Introduction

The human population has grown dramatically over the last 100 years and there has been a corresponding increase in migration to urban areas owing to better healthcare, education and work opportunities. It has been suggested that demographic expansion and migration are scrambling the genetic structure of human populations (Cavalli-Sforza et al., 1991) and as a response, projects have been initiated to sample the genetic diversity of the world's populations before their genetic identity is lost for good (Cann et al., 2002, The Human Genome Diversity Project, HGDP, and more recently the Genographic Project). It remains unclear though whether these recent phenomena have already produced changes in the genetic structure of human populations and whether the suggestion that human populations are homogenizing into a ‘global melting pot’ is truly justified.

This is an important question from an intrinsic or historical perspective (e.g. for understanding the complexity of human migration and demographic history) but is also relevant to applied research in human genetics and medicine. In targeted drug administration, association studies and studies of gene function for example, even small amounts of admixture can lead to false-positive results and failure to detect genuine associations (e.g. Pritchard and Rosenberg, 1999; Deng et al., 2002; Hirschhorn et al., 2002; Freedman et al., 2004; Marchini et al., 2004; Helgason et al., 2005).

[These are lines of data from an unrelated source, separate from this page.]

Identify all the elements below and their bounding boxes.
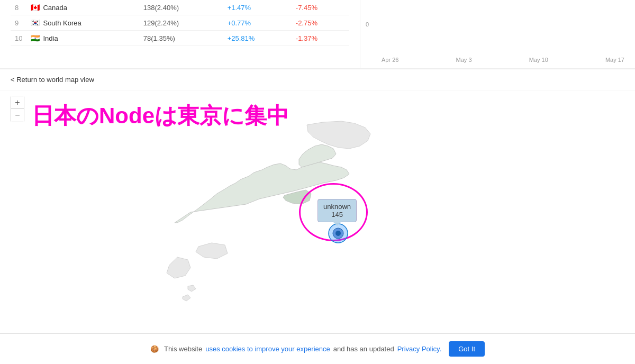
- table-row: 8 🇨🇦 Canada 138(2.40%) +1.47% -7.45%: [11, 0, 349, 15]
- count-cell: 129(2.24%): [139, 15, 223, 31]
- zoom-out-button[interactable]: −: [11, 109, 24, 122]
- table-row: 10 🇮🇳 India 78(1.35%) +25.81% -1.37%: [11, 31, 349, 46]
- chart-label-apr26: Apr 26: [382, 57, 398, 63]
- rank-cell: 8: [11, 0, 26, 15]
- country-stats-table: 8 🇨🇦 Canada 138(2.40%) +1.47% -7.45%: [11, 0, 349, 46]
- japan-map-section: + − 日本のNodeは東京に集中: [0, 90, 635, 339]
- annotation-text: 日本のNodeは東京に集中: [32, 101, 289, 131]
- zoom-controls: + −: [11, 96, 24, 122]
- change2-cell: -1.37%: [292, 31, 349, 46]
- country-cell: 🇮🇳 India: [26, 31, 139, 46]
- change2-cell: -2.75%: [292, 15, 349, 31]
- return-to-map-link[interactable]: < Return to world map view: [0, 69, 635, 90]
- country-table-section: 8 🇨🇦 Canada 138(2.40%) +1.47% -7.45%: [0, 0, 360, 51]
- tooltip-value: 145: [323, 211, 351, 219]
- tooltip-label: unknown: [323, 203, 351, 211]
- change1-cell: +0.77%: [223, 15, 292, 31]
- top-row: 8 🇨🇦 Canada 138(2.40%) +1.47% -7.45%: [0, 0, 635, 69]
- country-link[interactable]: South Korea: [43, 19, 81, 27]
- svg-point-2: [335, 231, 341, 236]
- country-link[interactable]: Canada: [43, 4, 67, 12]
- chart-zero-label: 0: [366, 5, 630, 28]
- change1-cell: +25.81%: [223, 31, 292, 46]
- chart-label-may3: May 3: [456, 57, 472, 63]
- flag-icon: 🇰🇷: [31, 19, 40, 27]
- rank-cell: 10: [11, 31, 26, 46]
- table-row: 9 🇰🇷 South Korea 129(2.24%) +0.77% -2.75…: [11, 15, 349, 31]
- country-table-col: 8 🇨🇦 Canada 138(2.40%) +1.47% -7.45%: [0, 0, 360, 68]
- zoom-in-button[interactable]: +: [11, 96, 24, 109]
- map-tooltip: unknown 145: [318, 199, 357, 222]
- cookie-bar: 🍪 This website uses cookies to improve y…: [0, 333, 635, 339]
- return-link-text: < Return to world map view: [11, 76, 94, 84]
- japan-map-svg-container: [106, 117, 423, 318]
- chart-label-may17: May 17: [605, 57, 624, 63]
- count-cell: 78(1.35%): [139, 31, 223, 46]
- chart-label-may10: May 10: [529, 57, 548, 63]
- count-cell: 138(2.40%): [139, 0, 223, 15]
- flag-icon: 🇨🇦: [31, 3, 40, 12]
- change1-cell: +1.47%: [223, 0, 292, 15]
- change2-cell: -7.45%: [292, 0, 349, 15]
- country-link[interactable]: India: [43, 34, 58, 42]
- country-cell: 🇰🇷 South Korea: [26, 15, 139, 31]
- chart-x-labels: Apr 26 May 3 May 10 May 17: [366, 28, 630, 63]
- flag-icon: 🇮🇳: [31, 34, 40, 42]
- country-cell: 🇨🇦 Canada: [26, 0, 139, 15]
- chart-col: 0 Apr 26 May 3 May 10 May 17: [360, 0, 635, 68]
- rank-cell: 9: [11, 15, 26, 31]
- japan-svg: [106, 117, 423, 318]
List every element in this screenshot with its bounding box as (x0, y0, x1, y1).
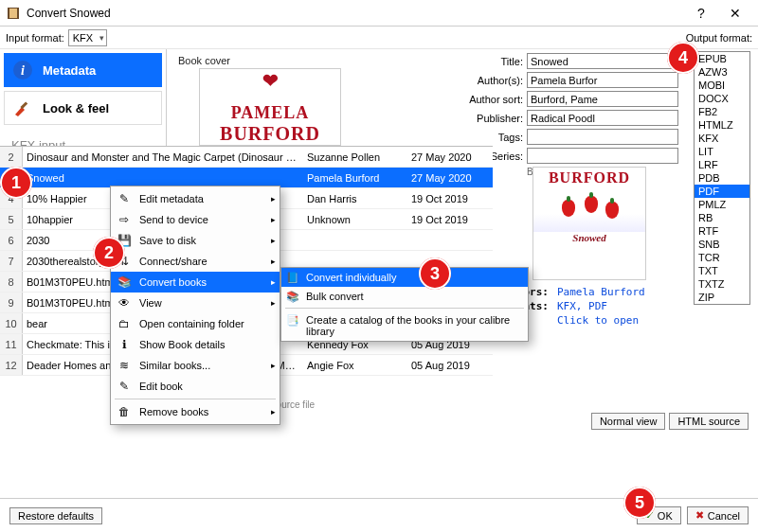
title-label: Title: (442, 56, 523, 67)
row-author: Angie Fox (303, 360, 407, 371)
row-index: 5 (0, 209, 23, 229)
output-format-option-tcr[interactable]: TCR (695, 251, 749, 264)
menu-icon: 📚 (117, 275, 132, 290)
output-format-option-pdb[interactable]: PDB (695, 171, 749, 185)
svg-rect-1 (9, 9, 17, 18)
menu-icon: 👁 (117, 295, 132, 310)
authors-field[interactable] (527, 72, 678, 88)
output-format-option-docx[interactable]: DOCX (695, 92, 749, 105)
submenu-item[interactable]: 📑Create a catalog of the books in your c… (281, 310, 528, 341)
window-title: Convert Snowed (27, 7, 684, 20)
menu-item[interactable]: ≋Similar books... (111, 355, 280, 376)
menu-icon: ✎ (117, 191, 132, 206)
html-source-button[interactable]: HTML source (669, 413, 749, 430)
output-format-dropdown[interactable]: EPUBAZW3MOBIDOCXFB2HTMLZKFXLITLRFPDBPDFP… (694, 51, 750, 305)
normal-view-button[interactable]: Normal view (591, 413, 666, 430)
series-field[interactable] (527, 148, 678, 164)
cover-thumbnail[interactable]: BURFORD Snowed (532, 167, 646, 280)
menu-icon: 🗑 (117, 404, 132, 419)
submenu-item[interactable]: 📘Convert individually (281, 268, 528, 287)
publisher-field[interactable] (527, 110, 678, 126)
row-index: 10 (0, 313, 23, 333)
row-title: Snowed (23, 172, 303, 184)
toolbar: Input format: KFX Output format: (0, 27, 758, 49)
output-format-option-htmlz[interactable]: HTMLZ (695, 118, 749, 132)
output-format-option-txtz[interactable]: TXTZ (695, 277, 749, 291)
output-format-option-lrf[interactable]: LRF (695, 158, 749, 171)
close-button[interactable]: ✕ (718, 6, 752, 21)
row-date: 19 Oct 2019 (407, 193, 493, 204)
cancel-icon: ✖ (695, 509, 704, 522)
row-date: 05 Aug 2019 (407, 360, 493, 371)
output-format-option-fb2[interactable]: FB2 (695, 105, 749, 118)
annotation-2: 2 (93, 237, 125, 269)
output-format-option-snb[interactable]: SNB (695, 238, 749, 251)
row-date: 27 May 2020 (407, 172, 493, 184)
menu-item[interactable]: ✎Edit book (111, 376, 280, 397)
menu-icon: ≋ (117, 358, 132, 373)
row-author: Pamela Burford (303, 172, 407, 184)
annotation-3: 3 (419, 257, 451, 290)
submenu-icon: 📑 (285, 314, 300, 327)
output-format-option-azw3[interactable]: AZW3 (695, 65, 749, 79)
annotation-4: 4 (667, 42, 699, 74)
menu-icon: 🗀 (117, 316, 132, 331)
menu-item[interactable]: ⇨Send to device (111, 209, 280, 230)
title-field[interactable] (527, 53, 678, 69)
output-format-option-zip[interactable]: ZIP (695, 291, 749, 304)
menu-item[interactable]: 👁View (111, 293, 280, 313)
convert-submenu[interactable]: 📘Convert individually📚Bulk convert📑Creat… (280, 267, 529, 342)
menu-item[interactable]: 💾Save to disk (111, 230, 280, 251)
menu-item[interactable]: 🗑Remove books (111, 401, 280, 422)
menu-item[interactable]: ℹShow Book details (111, 334, 280, 355)
help-button[interactable]: ? (684, 6, 718, 21)
context-menu[interactable]: ✎Edit metadata⇨Send to device💾Save to di… (110, 186, 280, 425)
row-author: Dan Harris (303, 193, 407, 204)
output-format-option-mobi[interactable]: MOBI (695, 79, 749, 92)
menu-icon: ℹ (117, 337, 132, 352)
authorsort-field[interactable] (527, 91, 678, 107)
output-format-option-epub[interactable]: EPUB (695, 52, 749, 65)
row-index: 6 (0, 230, 23, 250)
row-index: 11 (0, 334, 23, 354)
row-author: Unknown (303, 214, 407, 225)
details-authors: Pamela Burford (557, 286, 645, 298)
output-format-option-txt[interactable]: TXT (695, 264, 749, 277)
table-row[interactable]: 2Dinosaur and Monster and The Magic Carp… (0, 147, 493, 168)
output-format-option-pmlz[interactable]: PMLZ (695, 198, 749, 211)
restore-defaults-button[interactable]: Restore defaults (9, 507, 102, 524)
tags-field[interactable] (527, 129, 678, 145)
menu-icon: ⇨ (117, 212, 132, 227)
row-title: Dinosaur and Monster and The Magic Carpe… (23, 151, 303, 163)
row-date: 27 May 2020 (407, 151, 493, 163)
details-path-link[interactable]: Click to open (557, 314, 639, 327)
output-format-option-kfx[interactable]: KFX (695, 132, 749, 145)
row-index: 12 (0, 355, 23, 375)
output-format-option-rb[interactable]: RB (695, 211, 749, 224)
tab-look-feel[interactable]: Look & feel (4, 91, 162, 125)
submenu-icon: 📘 (285, 272, 300, 284)
row-index: 8 (0, 272, 23, 292)
tab-metadata[interactable]: i Metadata (4, 53, 162, 87)
book-cover[interactable]: ❤ PAMELA BURFORD (199, 68, 341, 146)
menu-item[interactable]: ✎Edit metadata (111, 188, 280, 209)
output-format-label: Output format: (686, 32, 752, 44)
cancel-button[interactable]: ✖Cancel (687, 506, 749, 524)
brush-icon (12, 98, 33, 118)
publisher-label: Publisher: (442, 113, 523, 124)
input-format-select[interactable]: KFX (68, 29, 107, 46)
submenu-icon: 📚 (285, 291, 300, 303)
menu-item[interactable]: 📚Convert books (111, 272, 280, 293)
menu-item[interactable]: 🗀Open containing folder (111, 313, 280, 334)
row-index: 2 (0, 147, 23, 167)
input-format-label: Input format: (6, 32, 64, 44)
tags-label: Tags: (442, 132, 523, 143)
output-format-option-lit[interactable]: LIT (695, 145, 749, 158)
output-format-option-pdf[interactable]: PDF (695, 185, 749, 198)
app-icon (6, 6, 21, 21)
submenu-item[interactable]: 📚Bulk convert (281, 287, 528, 306)
info-icon: i (12, 60, 33, 80)
svg-text:i: i (21, 63, 25, 78)
output-format-option-rtf[interactable]: RTF (695, 224, 749, 238)
menu-item[interactable]: ⇅Connect/share (111, 251, 280, 272)
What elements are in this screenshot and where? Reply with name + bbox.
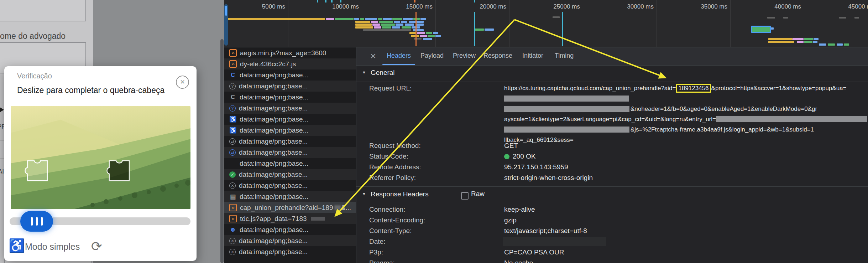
network-request-row[interactable]: ✕data:image/png;base...: [224, 246, 356, 257]
page-input-top[interactable]: [0, 0, 86, 21]
close-icon[interactable]: ✕: [176, 76, 189, 89]
network-request-list: ‹›aegis.min.js?max_age=3600‹›dy-ele.436c…: [224, 47, 356, 263]
redacted-bar: [716, 116, 867, 122]
general-section-title[interactable]: General: [371, 69, 395, 77]
request-url-line4: ayscale=1&clientype=2&userLanguage=pt&ca…: [504, 114, 867, 124]
network-request-row[interactable]: Cdata:image/png;base...: [224, 69, 356, 81]
request-name: data:image/png;base...: [240, 226, 308, 234]
slider-grip-bar: [36, 217, 38, 226]
network-request-row[interactable]: ✓data:image/png;base...: [224, 169, 356, 180]
network-overview-timeline[interactable]: 5000 ms10000 ms15000 ms20000 ms25000 ms3…: [224, 0, 868, 47]
timeline-tick-label: 45000 ms: [821, 3, 868, 10]
captcha-dialog: Verificação ✕ Deslize para completar o q…: [4, 66, 197, 261]
chevron-down-icon[interactable]: ▼: [362, 192, 366, 196]
divider: [356, 82, 868, 82]
timeline-gridline: [804, 0, 804, 47]
general-value: strict-origin-when-cross-origin: [504, 172, 593, 183]
request-url-line5: &js=%2Ftcaptcha-frame.a3b4aa9f.js&login_…: [504, 124, 867, 135]
accessibility-image-icon: ♿: [229, 127, 236, 134]
request-name: data:image/png;base...: [239, 82, 308, 90]
network-request-row[interactable]: ☻data:image/png;base...: [224, 224, 356, 235]
timeline-gridline: [362, 0, 362, 47]
timeline-gridline: [583, 0, 583, 47]
accessibility-image-icon: ♿: [229, 116, 236, 123]
request-name: data:image/png;base...: [239, 104, 308, 112]
network-request-row[interactable]: ✕data:image/png;base...: [224, 180, 356, 191]
request-name: data:image/png;base...: [240, 127, 308, 134]
request-name: tdc.js?app_data=7183: [240, 215, 307, 223]
tab-response[interactable]: Response: [483, 47, 512, 64]
help-image-icon: ?: [229, 105, 236, 112]
request-name: data:image/png;base...: [239, 248, 308, 256]
page-field-label: ome do advogado: [0, 31, 66, 41]
general-value: 95.217.150.143:5959: [504, 162, 568, 172]
response-header-row: P3p:CP=CAO PSA OUR: [356, 247, 868, 258]
close-icon[interactable]: ✕: [368, 51, 378, 61]
tab-timing[interactable]: Timing: [555, 47, 574, 64]
chevron-down-icon[interactable]: ▼: [362, 70, 366, 74]
timeline-tick-label: 5000 ms: [232, 3, 285, 10]
swap-image-icon: ⇄: [229, 138, 236, 145]
timeline-tick-label: 30000 ms: [600, 3, 654, 10]
refresh-image-icon: C: [229, 94, 236, 101]
refresh-icon[interactable]: ⟳: [91, 239, 102, 254]
js-file-icon: ‹›: [229, 60, 237, 68]
puzzle-piece-hole: [107, 161, 129, 181]
network-request-row[interactable]: ⇄data:image/png;base...: [224, 147, 356, 158]
response-header-row: Pragma:No-cache: [356, 258, 868, 263]
tab-payload[interactable]: Payload: [420, 47, 444, 64]
close-image-icon: ✕: [229, 182, 236, 189]
response-header-label: Connection:: [369, 204, 405, 215]
request-name: cap_union_prehandle?aid=189: [240, 204, 333, 212]
request-name: data:image/png;base...: [240, 71, 308, 79]
network-request-row[interactable]: ‹›dy-ele.436cc2c7.js: [224, 58, 356, 69]
timeline-tick-label: 40000 ms: [748, 3, 801, 10]
slider-handle[interactable]: [20, 211, 53, 232]
page-scrollbar[interactable]: [220, 39, 224, 263]
request-detail-pane: ✕ HeadersPayloadPreviewResponseInitiator…: [356, 47, 868, 263]
picture-image-icon: ▦: [229, 193, 236, 200]
captcha-title: Verificação: [17, 72, 52, 80]
network-request-row[interactable]: data:image/png;base...: [224, 158, 356, 169]
general-value: GET: [504, 140, 518, 151]
tab-initiator[interactable]: Initiator: [522, 47, 543, 64]
status-ok-dot: [504, 154, 509, 159]
timeline-gridline: [288, 0, 288, 47]
slider-grip-bar: [41, 217, 43, 226]
tab-preview[interactable]: Preview: [453, 47, 476, 64]
general-row: Request Method:GET: [356, 140, 868, 151]
response-header-row: Date:: [356, 236, 868, 247]
network-request-row[interactable]: ♿data:image/png;base...: [224, 125, 356, 136]
response-header-label: Content-Encoding:: [369, 215, 425, 226]
redacted-bar: [504, 96, 629, 102]
network-request-row[interactable]: ⇄data:image/png;base...: [224, 136, 356, 147]
network-request-row[interactable]: ♿data:image/png;base...: [224, 114, 356, 125]
raw-checkbox-label[interactable]: Raw: [471, 190, 485, 198]
aid-value-highlight: 189123456: [676, 84, 711, 93]
network-request-row[interactable]: ?data:image/png;base...: [224, 103, 356, 114]
response-headers-section-title[interactable]: Response Headers: [371, 190, 429, 198]
general-row: Referrer Policy:strict-origin-when-cross…: [356, 172, 868, 183]
help-image-icon: ?: [229, 83, 236, 89]
request-name: aegis.min.js?max_age=3600: [240, 49, 326, 57]
timeline-gridline: [730, 0, 731, 47]
page-divider: [0, 159, 4, 159]
response-header-value: text/javascript;charset=utf-8: [504, 226, 587, 236]
network-request-row[interactable]: Cdata:image/png;base...: [224, 92, 356, 103]
response-header-label: Content-Type:: [369, 226, 412, 236]
response-header-value: gzip: [504, 215, 517, 226]
network-request-row[interactable]: ‹›aegis.min.js?max_age=3600: [224, 47, 356, 58]
redacted-blur: [311, 217, 325, 221]
timeline-tick-label: 10000 ms: [305, 3, 359, 10]
network-request-row[interactable]: ▦data:image/png;base...: [224, 191, 356, 202]
redacted-bar: [504, 106, 629, 112]
simple-mode-link[interactable]: Modo simples: [25, 242, 80, 252]
divider: [356, 202, 868, 202]
raw-checkbox[interactable]: [461, 192, 469, 200]
timeline-tick-label: 20000 ms: [453, 3, 506, 10]
tab-headers[interactable]: Headers: [387, 47, 411, 64]
timeline-gridline: [435, 0, 436, 47]
network-request-row[interactable]: ✕data:image/png;base...: [224, 235, 356, 246]
network-request-row[interactable]: ?data:image/png;base...: [224, 81, 356, 92]
close-image-icon: ✕: [229, 249, 236, 255]
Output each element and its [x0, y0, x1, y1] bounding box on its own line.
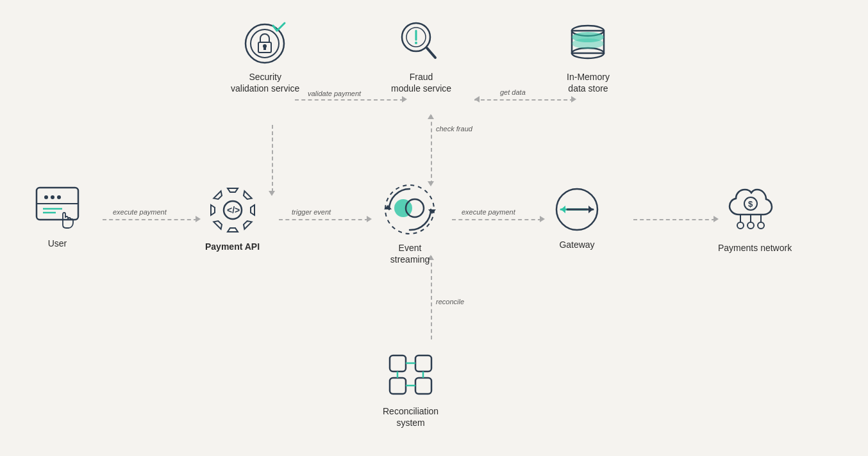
- payment-api-node: </> Payment API: [205, 184, 260, 252]
- arrowhead-2: [367, 216, 372, 222]
- arrowhead-1: [196, 216, 201, 222]
- arrow-user-to-api: [103, 219, 197, 220]
- gateway-label: Gateway: [559, 239, 594, 250]
- svg-point-33: [415, 42, 417, 44]
- reconciliation-label: Reconciliationsystem: [383, 405, 438, 428]
- event-streaming-label: Eventstreaming: [390, 242, 430, 265]
- payment-api-icon: </>: [207, 184, 258, 236]
- security-validation-icon: [241, 18, 289, 66]
- arrow-label-check-fraud: check fraud: [436, 125, 472, 133]
- gateway-icon: [551, 186, 603, 234]
- svg-line-34: [427, 48, 435, 58]
- svg-point-39: [572, 38, 604, 49]
- svg-point-1: [44, 195, 48, 199]
- payments-network-icon: $: [726, 179, 784, 237]
- svg-point-21: [758, 222, 764, 229]
- arrow-fraud-to-inmem: [474, 99, 574, 101]
- svg-point-2: [51, 195, 54, 199]
- svg-point-19: [737, 222, 744, 229]
- reconciliation-icon: [383, 349, 438, 400]
- security-validation-label: Securityvalidation service: [231, 71, 299, 94]
- svg-rect-29: [263, 47, 266, 50]
- arrow-label-execute-payment-2: execute payment: [462, 208, 515, 216]
- arrow-label-reconcile: reconcile: [436, 298, 464, 305]
- arrow-event-to-gateway: [452, 219, 542, 220]
- fraud-module-label: Fraudmodule service: [391, 71, 451, 94]
- arrow-label-validate-payment: validate payment: [308, 90, 361, 97]
- svg-point-20: [747, 222, 754, 229]
- arrowhead-up-fraud: [428, 114, 434, 119]
- arrowhead-3: [540, 216, 545, 222]
- svg-rect-43: [415, 378, 431, 394]
- arrow-gateway-to-payments: [633, 219, 715, 220]
- arrow-security-down: [272, 125, 273, 192]
- svg-point-3: [57, 195, 61, 199]
- in-memory-icon: [564, 18, 612, 66]
- arrow-label-trigger-event: trigger event: [292, 208, 331, 216]
- arrowhead-inmem-left: [474, 96, 480, 102]
- event-streaming-node: Eventstreaming: [383, 183, 437, 265]
- user-label: User: [48, 238, 67, 249]
- svg-marker-13: [428, 209, 436, 214]
- fraud-module-node: Fraudmodule service: [391, 18, 451, 94]
- in-memory-node: In-Memorydata store: [564, 18, 612, 94]
- arrow-label-get-data: get data: [500, 88, 526, 96]
- arrow-api-to-event: [279, 219, 369, 220]
- arrowhead-inmem-right: [571, 96, 576, 102]
- arrow-event-to-fraud-v: [431, 115, 432, 184]
- payments-network-node: $ Payments network: [718, 179, 792, 254]
- gateway-node: Gateway: [551, 186, 603, 250]
- svg-marker-15: [561, 206, 565, 213]
- svg-rect-41: [415, 355, 431, 371]
- fraud-module-icon: [396, 18, 447, 66]
- arrow-label-execute-payment-1: execute payment: [113, 208, 167, 216]
- user-node: User: [33, 184, 81, 249]
- event-streaming-icon: [383, 183, 437, 237]
- svg-rect-42: [390, 378, 406, 394]
- arrowhead-sec-fraud: [402, 96, 407, 102]
- payments-network-label: Payments network: [718, 242, 792, 254]
- reconciliation-node: Reconciliationsystem: [383, 349, 438, 428]
- svg-text:$: $: [748, 199, 753, 209]
- in-memory-label: In-Memorydata store: [567, 71, 610, 94]
- security-validation-node: Securityvalidation service: [231, 18, 299, 94]
- svg-rect-40: [390, 355, 406, 371]
- arrowhead-sec-down: [269, 191, 275, 196]
- arrow-event-to-recon: [431, 256, 432, 339]
- arrow-security-to-fraud: [295, 99, 404, 101]
- svg-text:</>: </>: [227, 205, 240, 215]
- diagram: execute payment trigger event execute pa…: [0, 0, 868, 456]
- payment-api-label: Payment API: [205, 241, 260, 252]
- user-icon: [33, 184, 81, 232]
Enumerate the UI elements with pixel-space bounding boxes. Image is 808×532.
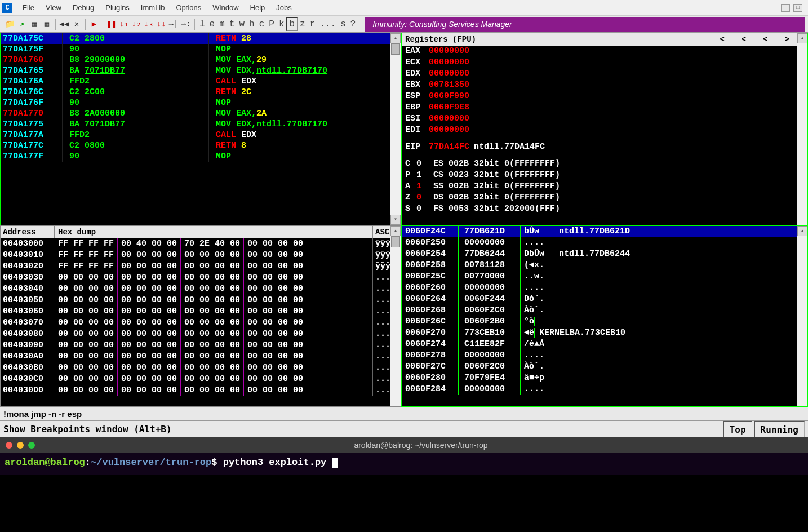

Although obtaining ancestral information from sampled individuals is quite a widespread practice (particularly for association studies e.g. Ardlie et al., 2002), this information has rarely been used to investigate changes in population structure over time (see Helgason et al., 2005 for an exception). Knowing the place of birth of a sampled individual, their parents and grandparents, provides a means to test whether increased migration during recent decades really has eroded human population structure. An important related question is whether increased migration (and the assumed erosion of population structure) is a general phenomenon or whether it is confined to major conurbations such as capital cities. Immigration to major cities, which seems a fair expectation, will have important consequences for sampling because limitations owing to cost and accessibility mean that samples are often obtained from major cities and assumed to be representative.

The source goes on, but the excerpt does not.